É curioso observar isso porque, quando falamos de justiça criminal, estamos falando de um sistema cujo fundamento, a inteligibilidade e a finalidade são racistas. É racismo de Estado por excelência, com muito pouco disfarce. No entanto, o abolicionismo penal enquanto movimento acadêmico, para ficar em uma das definições de Louk Hulsman, emergiu como um campo de debates e formulações entre pessoas brancas no Brasil.
E não é como se pessoas negras e os movimentos sociais antirracistas não existissem na mesma época, com críticas contundentes e fulminantes ao aparato penal. Mas como todo debate mobilizado, principalmente, a partir de operadores do direito, sobretudo ali na passagem entre os anos 1990 e 2000, o abolicionismo penal se constituiu como mais um espaço de hegemonia branca.
Dada a exiguidade do espaço e a incipiência destas linhas, não vamos conseguir aqui traçar uma genealogia de como esta conformação do abolicionismo penal brasileiro se tornou possível. Temos pistas, mas queremos apenas iniciar a discussão que nos parece incontornável. Vamos ficar apenas na constatação que pode ser aferida facilmente nas produções a que nos referimos (das quais também se pode ter uma ideia no texto inaugural desta coluna).
Essa constatação não se faz para diminuir a importância da produção abolicionista naqueles anos. Não há “porém” a ser inscrito sobre ela. Foi e é referência para nossas elaborações e lutas. O que buscamos é entender a branquitude como condição de possibilidade do debate abolicionista no Brasil para pensar as questões que se fizeram presentes e as ausências gritantes até aqui. Ou até há bem pouco tempo.
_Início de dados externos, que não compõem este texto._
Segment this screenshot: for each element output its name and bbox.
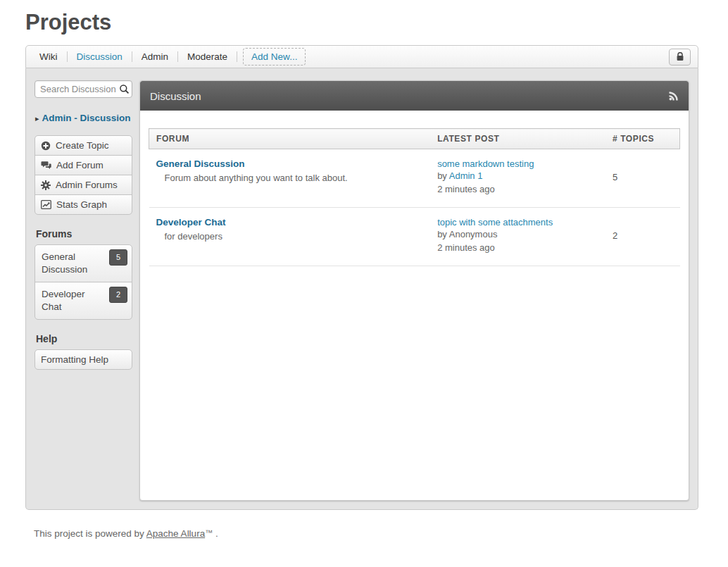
- triangle-right-icon: ▸: [35, 114, 39, 123]
- tab-admin[interactable]: Admin: [132, 51, 177, 62]
- plus-circle-icon: [41, 141, 51, 151]
- by-prefix: by: [437, 170, 449, 181]
- formatting-help-button[interactable]: Formatting Help: [34, 349, 132, 370]
- add-forum-button[interactable]: Add Forum: [34, 155, 132, 175]
- sidebar-actions: Create Topic Add Forum: [34, 135, 132, 215]
- main-panel: Discussion FORUM LATEST POST #: [139, 80, 689, 501]
- post-meta: by Anonymous: [437, 228, 598, 241]
- panel-title: Discussion: [150, 90, 201, 102]
- forum-name-link[interactable]: Developer Chat: [156, 217, 226, 228]
- rss-feed-button[interactable]: [669, 91, 679, 101]
- post-title-link[interactable]: topic with some attachments: [437, 217, 553, 228]
- page-title: Projects: [25, 10, 728, 35]
- lock-icon: [676, 52, 684, 61]
- add-forum-label: Add Forum: [56, 160, 103, 170]
- topics-count: 2: [605, 208, 680, 266]
- forum-description: for developers: [165, 231, 424, 242]
- forums-list: General Discussion 5 Developer Chat 2: [34, 244, 132, 320]
- trademark-symbol: ™: [205, 528, 213, 537]
- add-new-button[interactable]: Add New...: [243, 48, 306, 66]
- column-header-forum: FORUM: [149, 129, 431, 149]
- search-icon: [119, 84, 130, 94]
- column-header-topics: # TOPICS: [605, 129, 680, 149]
- table-header-row: FORUM LATEST POST # TOPICS: [149, 129, 680, 149]
- footer-period: .: [213, 528, 218, 539]
- rss-icon: [669, 91, 679, 101]
- formatting-help-label: Formatting Help: [41, 354, 108, 365]
- sidebar-item-developer-chat[interactable]: Developer Chat 2: [34, 282, 132, 320]
- nav-divider: [237, 51, 237, 62]
- topics-count: 5: [605, 149, 680, 208]
- post-author-link[interactable]: Admin 1: [449, 170, 483, 181]
- post-time: 2 minutes ago: [437, 183, 598, 196]
- post-meta: by Admin 1: [437, 170, 598, 182]
- column-header-latest-post: LATEST POST: [430, 129, 605, 149]
- chart-line-icon: [41, 200, 51, 209]
- app-frame: Wiki Discussion Admin Moderate Add New..…: [25, 45, 698, 510]
- top-nav: Wiki Discussion Admin Moderate Add New..…: [25, 45, 698, 68]
- forum-item-label: General Discussion: [42, 251, 87, 275]
- forum-table: FORUM LATEST POST # TOPICS General Discu…: [149, 128, 680, 266]
- post-author: Anonymous: [449, 229, 498, 239]
- forum-table-container: FORUM LATEST POST # TOPICS General Discu…: [140, 111, 689, 275]
- tab-wiki[interactable]: Wiki: [30, 51, 67, 62]
- tab-discussion[interactable]: Discussion: [68, 51, 132, 62]
- comments-icon: [41, 161, 51, 170]
- sidebar-item-general-discussion[interactable]: General Discussion 5: [34, 244, 132, 282]
- create-topic-label: Create Topic: [56, 140, 109, 151]
- post-title-link[interactable]: some markdown testing: [437, 158, 534, 169]
- post-time: 2 minutes ago: [437, 242, 598, 254]
- topic-count-badge: 5: [109, 249, 127, 266]
- footer: This project is powered by Apache Allura…: [34, 528, 728, 539]
- sidebar-breadcrumb-label: Admin - Discussion: [42, 113, 131, 123]
- search-box: [34, 80, 132, 98]
- topic-count-badge: 2: [109, 287, 127, 303]
- tab-moderate[interactable]: Moderate: [178, 51, 237, 62]
- forum-item-label: Developer Chat: [42, 289, 85, 312]
- latest-post-cell: some markdown testing by Admin 1 2 minut…: [430, 149, 605, 208]
- gear-icon: [41, 180, 51, 190]
- create-topic-button[interactable]: Create Topic: [34, 135, 132, 156]
- forum-cell: Developer Chat for developers: [149, 208, 431, 266]
- help-list: Formatting Help: [34, 349, 132, 370]
- search-input[interactable]: [34, 80, 132, 98]
- table-row: General Discussion Forum about anything …: [149, 149, 680, 208]
- help-section-header: Help: [36, 333, 132, 344]
- stats-graph-button[interactable]: Stats Graph: [34, 194, 132, 215]
- lock-button[interactable]: [669, 49, 691, 66]
- admin-forums-button[interactable]: Admin Forums: [34, 175, 132, 195]
- forums-section-header: Forums: [36, 228, 132, 239]
- forum-description: Forum about anything you want to talk ab…: [165, 173, 424, 183]
- admin-forums-label: Admin Forums: [56, 180, 118, 190]
- panel-header: Discussion: [140, 81, 689, 111]
- by-prefix: by: [437, 229, 449, 239]
- forum-name-link[interactable]: General Discussion: [156, 158, 245, 169]
- forum-cell: General Discussion Forum about anything …: [149, 149, 431, 208]
- stats-graph-label: Stats Graph: [56, 199, 107, 210]
- latest-post-cell: topic with some attachments by Anonymous…: [430, 208, 605, 266]
- apache-allura-link[interactable]: Apache Allura: [146, 528, 205, 539]
- content-area: ▸Admin - Discussion Create Topic: [25, 68, 698, 510]
- footer-text: This project is powered by: [34, 528, 146, 539]
- table-row: Developer Chat for developers topic with…: [149, 208, 680, 266]
- sidebar: ▸Admin - Discussion Create Topic: [34, 80, 132, 501]
- sidebar-item-admin-discussion[interactable]: ▸Admin - Discussion: [35, 112, 132, 125]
No livro da professora Ana Flauzina, Corpo negro caído no chão, já mencionado nessa coluna em outros momentos, a autora dirige a uma fração hegemônica movimento feminista questões que podemos entornar sobre nós, abolicionistas penais. Flauzina pergunta o que o feminismo eurocêntrico tem a dizer sobre e para as mulheres cujos filhos e maridos são assassinados pelo Estado todos os dias. Qual é o tratamento dado às mulheres que dão suporte a homens encarcerados? Como vivem as mulheres que têm que criar os filhos sozinhas, depois que o sistema de justiça criminal sequestra seus companheiros? Todas essas perguntas, responde a autora, não estão colocadas para o feminismo eurocêntrico porque não são problemas na vida de mulheres brancas.
Algo muito parecido se pode dizer do abolicionismo penal brasileiro, de forma que não são raros os enfrentamentos entre abolicionistas e pesquisadores(as) ou militantes antirracistas e/ou feministas, pois as questões abordadas pelos primeiros, com frequência, são expressões das urgências do pensamento e da performance de homens brancos juristas e acadêmicos.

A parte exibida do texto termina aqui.